### WORK INSTRUCTION
Give back every line of the material below exactly, but no images.
· · · ·
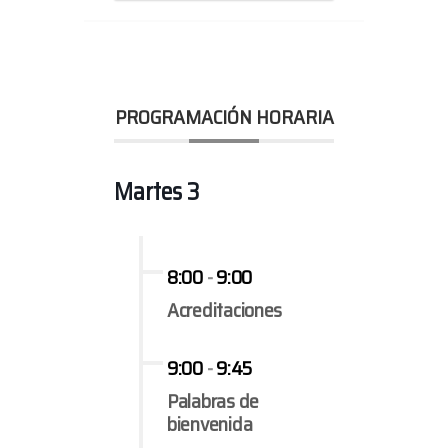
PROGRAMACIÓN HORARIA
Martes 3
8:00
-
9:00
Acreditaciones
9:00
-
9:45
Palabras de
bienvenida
· · · ·
### TASK SOLUTION
PROGRAMACIÓN HORARIA
Martes 3
8:00
-
9:00
Acreditaciones
9:00
-
9:45
Palabras de
bienvenida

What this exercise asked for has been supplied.